## RECORDS PROVIDED
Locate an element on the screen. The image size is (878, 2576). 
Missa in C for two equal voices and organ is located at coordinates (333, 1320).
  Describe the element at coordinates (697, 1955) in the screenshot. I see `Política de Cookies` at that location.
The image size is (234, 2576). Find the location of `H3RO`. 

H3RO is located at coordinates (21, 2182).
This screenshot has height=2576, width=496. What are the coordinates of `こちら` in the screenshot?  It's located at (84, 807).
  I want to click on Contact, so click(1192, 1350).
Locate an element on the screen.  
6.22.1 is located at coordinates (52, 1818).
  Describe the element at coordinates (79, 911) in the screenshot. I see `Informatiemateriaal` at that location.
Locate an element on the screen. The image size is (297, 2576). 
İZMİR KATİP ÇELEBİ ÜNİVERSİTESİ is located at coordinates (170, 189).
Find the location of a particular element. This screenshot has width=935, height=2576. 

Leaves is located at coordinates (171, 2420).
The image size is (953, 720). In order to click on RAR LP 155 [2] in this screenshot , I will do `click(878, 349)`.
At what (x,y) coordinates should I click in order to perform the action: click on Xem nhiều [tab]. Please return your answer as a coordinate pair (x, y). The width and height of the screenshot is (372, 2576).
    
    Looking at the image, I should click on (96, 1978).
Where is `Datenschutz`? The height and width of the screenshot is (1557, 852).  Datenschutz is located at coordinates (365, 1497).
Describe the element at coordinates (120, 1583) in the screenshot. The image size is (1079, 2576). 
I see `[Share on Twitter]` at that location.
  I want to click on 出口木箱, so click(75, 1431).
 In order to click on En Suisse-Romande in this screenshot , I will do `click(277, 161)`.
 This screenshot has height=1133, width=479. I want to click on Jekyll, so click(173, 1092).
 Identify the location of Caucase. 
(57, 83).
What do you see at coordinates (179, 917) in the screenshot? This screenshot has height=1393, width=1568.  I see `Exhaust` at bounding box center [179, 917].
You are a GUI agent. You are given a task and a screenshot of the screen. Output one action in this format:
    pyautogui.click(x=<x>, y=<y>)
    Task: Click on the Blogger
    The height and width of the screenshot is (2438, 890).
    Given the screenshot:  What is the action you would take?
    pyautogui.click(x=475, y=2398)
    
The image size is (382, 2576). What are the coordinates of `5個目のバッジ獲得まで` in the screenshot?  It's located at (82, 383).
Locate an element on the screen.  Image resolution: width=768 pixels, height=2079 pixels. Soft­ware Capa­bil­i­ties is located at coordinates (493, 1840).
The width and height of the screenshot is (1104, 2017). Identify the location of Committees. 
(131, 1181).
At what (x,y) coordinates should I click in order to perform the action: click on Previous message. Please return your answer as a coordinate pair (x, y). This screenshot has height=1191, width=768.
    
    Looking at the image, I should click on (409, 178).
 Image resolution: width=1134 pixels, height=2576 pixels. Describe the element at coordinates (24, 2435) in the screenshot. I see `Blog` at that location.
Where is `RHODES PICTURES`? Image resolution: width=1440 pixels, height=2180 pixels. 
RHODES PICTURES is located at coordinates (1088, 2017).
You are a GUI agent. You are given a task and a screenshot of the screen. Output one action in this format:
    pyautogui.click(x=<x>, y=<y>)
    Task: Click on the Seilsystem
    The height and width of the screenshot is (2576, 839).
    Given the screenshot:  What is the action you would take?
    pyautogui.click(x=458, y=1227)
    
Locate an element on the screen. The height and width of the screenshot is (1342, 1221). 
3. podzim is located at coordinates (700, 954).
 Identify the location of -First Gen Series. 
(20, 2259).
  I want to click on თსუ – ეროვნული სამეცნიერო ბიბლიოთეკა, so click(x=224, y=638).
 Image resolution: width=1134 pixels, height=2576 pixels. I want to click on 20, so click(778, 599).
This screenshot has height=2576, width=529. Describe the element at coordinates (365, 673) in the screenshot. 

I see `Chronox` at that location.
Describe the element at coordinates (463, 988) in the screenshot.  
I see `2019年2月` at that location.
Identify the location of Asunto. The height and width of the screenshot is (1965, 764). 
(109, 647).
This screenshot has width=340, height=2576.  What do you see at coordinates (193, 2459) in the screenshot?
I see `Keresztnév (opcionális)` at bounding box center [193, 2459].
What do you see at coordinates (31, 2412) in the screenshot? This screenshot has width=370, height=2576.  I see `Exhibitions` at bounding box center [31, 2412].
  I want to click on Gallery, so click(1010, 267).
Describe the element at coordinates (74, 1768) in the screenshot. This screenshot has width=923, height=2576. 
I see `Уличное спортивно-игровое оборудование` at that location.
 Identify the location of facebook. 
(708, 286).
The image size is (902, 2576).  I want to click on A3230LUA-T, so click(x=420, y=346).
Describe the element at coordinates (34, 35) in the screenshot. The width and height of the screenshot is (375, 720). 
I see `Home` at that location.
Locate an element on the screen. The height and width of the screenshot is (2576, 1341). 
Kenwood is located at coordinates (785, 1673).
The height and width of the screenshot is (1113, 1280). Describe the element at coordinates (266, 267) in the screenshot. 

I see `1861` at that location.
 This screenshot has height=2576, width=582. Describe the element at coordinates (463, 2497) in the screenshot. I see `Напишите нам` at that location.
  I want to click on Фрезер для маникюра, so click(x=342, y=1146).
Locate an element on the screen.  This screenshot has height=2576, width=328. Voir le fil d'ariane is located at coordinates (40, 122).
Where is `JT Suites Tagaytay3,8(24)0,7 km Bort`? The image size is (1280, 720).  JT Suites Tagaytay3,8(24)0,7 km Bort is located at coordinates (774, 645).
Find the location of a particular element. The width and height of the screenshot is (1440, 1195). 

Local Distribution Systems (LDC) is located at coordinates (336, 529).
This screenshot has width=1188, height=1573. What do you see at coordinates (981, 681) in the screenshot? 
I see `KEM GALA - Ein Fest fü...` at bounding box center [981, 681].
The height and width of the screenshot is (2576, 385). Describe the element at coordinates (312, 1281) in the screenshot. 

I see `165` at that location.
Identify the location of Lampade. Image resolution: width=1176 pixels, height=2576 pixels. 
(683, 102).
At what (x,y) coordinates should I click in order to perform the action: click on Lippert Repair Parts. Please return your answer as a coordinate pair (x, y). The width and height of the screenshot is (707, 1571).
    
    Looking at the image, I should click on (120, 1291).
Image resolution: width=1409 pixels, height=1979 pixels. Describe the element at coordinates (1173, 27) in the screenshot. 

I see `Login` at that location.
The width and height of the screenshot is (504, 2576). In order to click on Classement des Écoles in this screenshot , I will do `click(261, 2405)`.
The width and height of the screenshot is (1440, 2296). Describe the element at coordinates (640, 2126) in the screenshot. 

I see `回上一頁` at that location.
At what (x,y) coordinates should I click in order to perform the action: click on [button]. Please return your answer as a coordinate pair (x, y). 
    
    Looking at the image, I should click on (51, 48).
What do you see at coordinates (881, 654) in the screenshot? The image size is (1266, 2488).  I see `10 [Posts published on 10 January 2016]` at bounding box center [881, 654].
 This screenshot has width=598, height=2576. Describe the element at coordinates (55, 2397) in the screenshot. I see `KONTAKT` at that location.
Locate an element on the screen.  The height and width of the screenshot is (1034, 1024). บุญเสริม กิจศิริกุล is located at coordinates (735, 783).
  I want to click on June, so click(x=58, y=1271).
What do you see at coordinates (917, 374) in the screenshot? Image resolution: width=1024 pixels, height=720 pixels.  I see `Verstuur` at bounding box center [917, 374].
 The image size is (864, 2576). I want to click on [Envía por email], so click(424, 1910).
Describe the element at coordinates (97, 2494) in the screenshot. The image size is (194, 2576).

## WHAT YOU ARE ASKED TO DO
Please set down each of the entries above exactly as given.

## OUTPUT FOR THIS EXERCISE
Locate an element on the screen. The image size is (878, 2576). 
Missa in C for two equal voices and organ is located at coordinates (333, 1320).
  Describe the element at coordinates (697, 1955) in the screenshot. I see `Política de Cookies` at that location.
The image size is (234, 2576). Find the location of `H3RO`. 

H3RO is located at coordinates (21, 2182).
This screenshot has height=2576, width=496. What are the coordinates of `こちら` in the screenshot?  It's located at (84, 807).
  I want to click on Contact, so click(1192, 1350).
Locate an element on the screen.  
6.22.1 is located at coordinates (52, 1818).
  Describe the element at coordinates (79, 911) in the screenshot. I see `Informatiemateriaal` at that location.
Locate an element on the screen. The image size is (297, 2576). 
İZMİR KATİP ÇELEBİ ÜNİVERSİTESİ is located at coordinates (170, 189).
Find the location of a particular element. This screenshot has width=935, height=2576. 

Leaves is located at coordinates (171, 2420).
The image size is (953, 720). In order to click on RAR LP 155 [2] in this screenshot , I will do `click(878, 349)`.
At what (x,y) coordinates should I click in order to perform the action: click on Xem nhiều [tab]. Please return your answer as a coordinate pair (x, y). The width and height of the screenshot is (372, 2576).
    
    Looking at the image, I should click on (96, 1978).
Where is `Datenschutz`? The height and width of the screenshot is (1557, 852).  Datenschutz is located at coordinates (365, 1497).
Describe the element at coordinates (120, 1583) in the screenshot. The image size is (1079, 2576). 
I see `[Share on Twitter]` at that location.
  I want to click on 出口木箱, so click(75, 1431).
 In order to click on En Suisse-Romande in this screenshot , I will do `click(277, 161)`.
 This screenshot has height=1133, width=479. I want to click on Jekyll, so click(173, 1092).
 Identify the location of Caucase. 
(57, 83).
What do you see at coordinates (179, 917) in the screenshot? This screenshot has height=1393, width=1568.  I see `Exhaust` at bounding box center [179, 917].
You are a GUI agent. You are given a task and a screenshot of the screen. Output one action in this format:
    pyautogui.click(x=<x>, y=<y>)
    Task: Click on the Blogger
    The height and width of the screenshot is (2438, 890).
    Given the screenshot:  What is the action you would take?
    pyautogui.click(x=475, y=2398)
    
The image size is (382, 2576). What are the coordinates of `5個目のバッジ獲得まで` in the screenshot?  It's located at (82, 383).
Locate an element on the screen.  Image resolution: width=768 pixels, height=2079 pixels. Soft­ware Capa­bil­i­ties is located at coordinates (493, 1840).
The width and height of the screenshot is (1104, 2017). Identify the location of Committees. 
(131, 1181).
At what (x,y) coordinates should I click in order to perform the action: click on Previous message. Please return your answer as a coordinate pair (x, y). This screenshot has height=1191, width=768.
    
    Looking at the image, I should click on (409, 178).
 Image resolution: width=1134 pixels, height=2576 pixels. Describe the element at coordinates (24, 2435) in the screenshot. I see `Blog` at that location.
Where is `RHODES PICTURES`? Image resolution: width=1440 pixels, height=2180 pixels. 
RHODES PICTURES is located at coordinates (1088, 2017).
You are a GUI agent. You are given a task and a screenshot of the screen. Output one action in this format:
    pyautogui.click(x=<x>, y=<y>)
    Task: Click on the Seilsystem
    The height and width of the screenshot is (2576, 839).
    Given the screenshot:  What is the action you would take?
    pyautogui.click(x=458, y=1227)
    
Locate an element on the screen. The height and width of the screenshot is (1342, 1221). 
3. podzim is located at coordinates (700, 954).
 Identify the location of -First Gen Series. 
(20, 2259).
  I want to click on თსუ – ეროვნული სამეცნიერო ბიბლიოთეკა, so click(x=224, y=638).
 Image resolution: width=1134 pixels, height=2576 pixels. I want to click on 20, so click(778, 599).
This screenshot has height=2576, width=529. Describe the element at coordinates (365, 673) in the screenshot. 

I see `Chronox` at that location.
Describe the element at coordinates (463, 988) in the screenshot.  
I see `2019年2月` at that location.
Identify the location of Asunto. The height and width of the screenshot is (1965, 764). 
(109, 647).
This screenshot has width=340, height=2576.  What do you see at coordinates (193, 2459) in the screenshot?
I see `Keresztnév (opcionális)` at bounding box center [193, 2459].
What do you see at coordinates (31, 2412) in the screenshot? This screenshot has width=370, height=2576.  I see `Exhibitions` at bounding box center [31, 2412].
  I want to click on Gallery, so click(1010, 267).
Describe the element at coordinates (74, 1768) in the screenshot. This screenshot has width=923, height=2576. 
I see `Уличное спортивно-игровое оборудование` at that location.
 Identify the location of facebook. 
(708, 286).
The image size is (902, 2576).  I want to click on A3230LUA-T, so click(x=420, y=346).
Describe the element at coordinates (34, 35) in the screenshot. The width and height of the screenshot is (375, 720). 
I see `Home` at that location.
Locate an element on the screen. The height and width of the screenshot is (2576, 1341). 
Kenwood is located at coordinates (785, 1673).
The height and width of the screenshot is (1113, 1280). Describe the element at coordinates (266, 267) in the screenshot. 

I see `1861` at that location.
 This screenshot has height=2576, width=582. Describe the element at coordinates (463, 2497) in the screenshot. I see `Напишите нам` at that location.
  I want to click on Фрезер для маникюра, so click(x=342, y=1146).
Locate an element on the screen.  This screenshot has height=2576, width=328. Voir le fil d'ariane is located at coordinates (40, 122).
Where is `JT Suites Tagaytay3,8(24)0,7 km Bort`? The image size is (1280, 720).  JT Suites Tagaytay3,8(24)0,7 km Bort is located at coordinates (774, 645).
Find the location of a particular element. The width and height of the screenshot is (1440, 1195). 

Local Distribution Systems (LDC) is located at coordinates (336, 529).
This screenshot has width=1188, height=1573. What do you see at coordinates (981, 681) in the screenshot? 
I see `KEM GALA - Ein Fest fü...` at bounding box center [981, 681].
The height and width of the screenshot is (2576, 385). Describe the element at coordinates (312, 1281) in the screenshot. 

I see `165` at that location.
Identify the location of Lampade. Image resolution: width=1176 pixels, height=2576 pixels. 
(683, 102).
At what (x,y) coordinates should I click in order to perform the action: click on Lippert Repair Parts. Please return your answer as a coordinate pair (x, y). The width and height of the screenshot is (707, 1571).
    
    Looking at the image, I should click on (120, 1291).
Image resolution: width=1409 pixels, height=1979 pixels. Describe the element at coordinates (1173, 27) in the screenshot. 

I see `Login` at that location.
The width and height of the screenshot is (504, 2576). In order to click on Classement des Écoles in this screenshot , I will do `click(261, 2405)`.
The width and height of the screenshot is (1440, 2296). Describe the element at coordinates (640, 2126) in the screenshot. 

I see `回上一頁` at that location.
At what (x,y) coordinates should I click in order to perform the action: click on [button]. Please return your answer as a coordinate pair (x, y). 
    
    Looking at the image, I should click on (51, 48).
What do you see at coordinates (881, 654) in the screenshot? The image size is (1266, 2488).  I see `10 [Posts published on 10 January 2016]` at bounding box center [881, 654].
 This screenshot has width=598, height=2576. Describe the element at coordinates (55, 2397) in the screenshot. I see `KONTAKT` at that location.
Locate an element on the screen.  The height and width of the screenshot is (1034, 1024). บุญเสริม กิจศิริกุล is located at coordinates (735, 783).
  I want to click on June, so click(x=58, y=1271).
What do you see at coordinates (917, 374) in the screenshot? Image resolution: width=1024 pixels, height=720 pixels.  I see `Verstuur` at bounding box center [917, 374].
 The image size is (864, 2576). I want to click on [Envía por email], so click(424, 1910).
Describe the element at coordinates (97, 2494) in the screenshot. The image size is (194, 2576).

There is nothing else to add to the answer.